Fabulous sound quality and a few good bonus tracks.4
CHEAP THRILLS has always been a favorite album of mine and the digitally remastering of the classic record comes off well. "Combination of the Two" starts the album off with a bang, then segues into "I Need a Man to Love", what I think is the best song on the original album! "Summertime" and "Piece of My Heart" are classic Janis standards, "Turtle Blues" goes back to Janis' Texas roots, "Oh Sweet Mary" gets as acid-rock as you can get, and "Ball and Chain" finishes off what has been quite an experience! Now, everyone knows there was a wealth of material left over from the CHEAP THRILLS recording sessions and only two are here (for the others, look for FAREWELL SONG and JANIS 3-CD). "Road Block" is the best version of the song I've heard, but the band members' voices are toned down to make Janis sound like lead singer. It gives it a phony sound. The same with "Catch Me Daddy" the live track, which is horrible! "Flower in the Sun" is a good studio track, not the best version around (see LIVE AT WINTERLAND '68), but it is very good! "Magic of Love" is the best version I've heard of the song. I do think the bonus tracks throw off the atmosphere of the complete original album: hard, deep, dark, FANTASTIC rockin'! But they're nice to have. Any Janis released is good Janis, in my eye. But sometimes they need only be heard once.

One For the Time Capsule5
Janis Joplin has been gone for more than 32 years.
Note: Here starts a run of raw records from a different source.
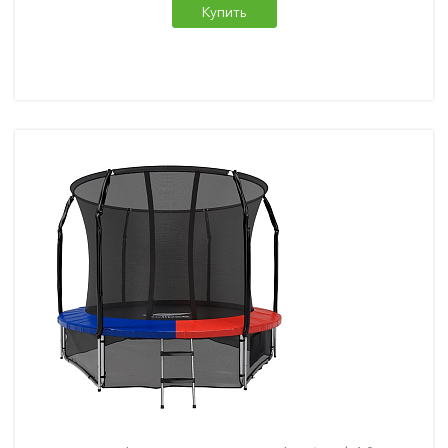
Купить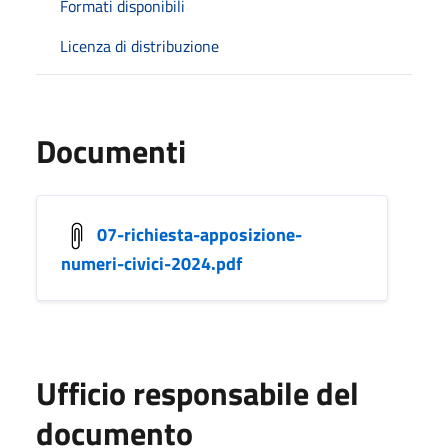
Formati disponibili
Licenza di distribuzione
Documenti
07-richiesta-apposizione-
numeri-civici-2024.pdf
Ufficio responsabile del
documento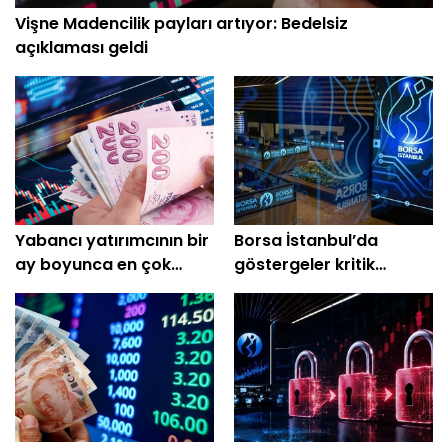
Vişne Madencilik payları artıyor: Bedelsiz
açıklaması geldi
Yabancı yatırımcının bir
Borsa İstanbul’da
ay boyunca en çok
göstergeler kritik
aldığı hisseler
sinyaller veriyor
That's a timespan five years longer than she actually lived! (She died, as did Hendrix and Morrison, at age 27.) In the intervening years, there has been some debate among critics,as well as the listening public, regarding her actual contribution to popular music. Did she single-handedly reinvent the role of the female popular singer, and if even she did, does that make her recordings still listenable 30 years hence. Or was her music in fact a "you-had-to-be-there" phenomenon?

You'll find plenty of people in both camps, to say nothing of all the adjacent camps in between. But Janis Joplin was just as controversial in her own day. For every listener who hailed her as "the greatest white blues singer of her generation," there were plenty who found her "screaming" unmusical and, basically, intolerable, just as they do today! The more things change, the more they stay the same.
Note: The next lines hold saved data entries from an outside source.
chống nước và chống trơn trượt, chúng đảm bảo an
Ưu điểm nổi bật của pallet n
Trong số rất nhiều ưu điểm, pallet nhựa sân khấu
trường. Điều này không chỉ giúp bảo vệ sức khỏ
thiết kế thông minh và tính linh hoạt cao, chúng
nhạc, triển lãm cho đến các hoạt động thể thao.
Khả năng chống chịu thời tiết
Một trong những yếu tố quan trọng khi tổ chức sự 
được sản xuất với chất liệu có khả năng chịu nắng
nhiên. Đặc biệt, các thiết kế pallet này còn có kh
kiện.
As for the notion that "you really had to be there...," well, I kinda was and kinda wasn't. I grew up in the sticks and never saw Janis perform live, much to my regret. But I listened intently to all her records and watched her on TV and film. And I did GET IT, but not right away. Having read about Janis before I ever heard her, I imagined her having some dark, rich soulful voice. The raw, cracked "whiskey voice" evidenced on CHEAP THRILLS came as something of a surprise and, admittedly, took some getting used to, but eventually I acquired the taste, and then some. Janis's voice was indeed huge, but it was also raw, scorching and often painful.( I did eventually hear that dark, soulful voice too, by the way, but it belonged to another singer entirely--Mother Earth's equally great, but decidedly diferent Tracy Nelson.)
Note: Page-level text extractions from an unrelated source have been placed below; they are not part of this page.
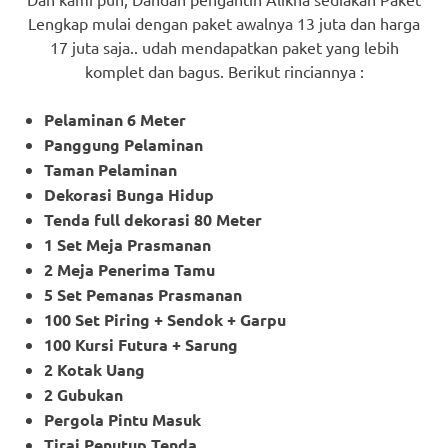
Lengkap mulai dengan paket awalnya 13 juta dan harga
17 juta saja.. udah mendapatkan paket yang lebih
komplet dan bagus. Berikut rinciannya :
Pelaminan 6 Meter
Panggung Pelaminan
Taman Pelaminan
Dekorasi Bunga Hidup
Tenda full dekorasi 80 Meter
1 Set Meja Prasmanan
2 Meja Penerima Tamu
5 Set Pemanas Prasmanan
100 Set Piring + Sendok + Garpu
100 Kursi Futura + Sarung
2 Kotak Uang
2 Gubukan
Pergola Pintu Masuk
Tirai Penutup Tenda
So CHEAP THRILLS, the first fully realized album featuring Janis Joplin, remains controversial to this day. Is it the best expression of Janis' (and Big Brother's) inspired amateurism? Or is it a sloppy, slapdash affair that only suggests what Joplin and the band were capable of in concert? I think it's the former and would maintain that no subsequent Joplin effort captured the exuberence and kinetic energy that she embodied. In fact, few other albums define the late 60s as well as this one. I love the fact that it was still a BAND at this juncture, and that Janis did not necessarily sing lead on every track (including the album's classic opener "Combination of the Two"). OK, she still overpowers when singing back-up, but the point was that this band was NOT ust Big SISTER and the Holding Co.

In fact, as others have noted, the unique, stuttering, almost manic guitar work of James Gurley and Sam Andrew is like nothing you've ever heard before. The opening for "Ball and Chain" alone sounds like Demiurges awakening from the bowels of the earth. No wonder, Janis is inspired to almost unheard of vocal pyrotechnics in response: she had all that beautiful noise to compete with.

The only caveat for neophytes with the "expanded tracks" version is to keep in mind that those extra tracks are a mixed blessing. Longtime fans may welcome the addition of the newly available stuff, but in some ways they do detract from the album's power. "Ball In Chain" ended the original LP on a stunning note: the four extra tracks here have their moments, but they were "outtakes" for a reason. As "put-ins" they actually lessen CHEAP THRILLS' considerable impact.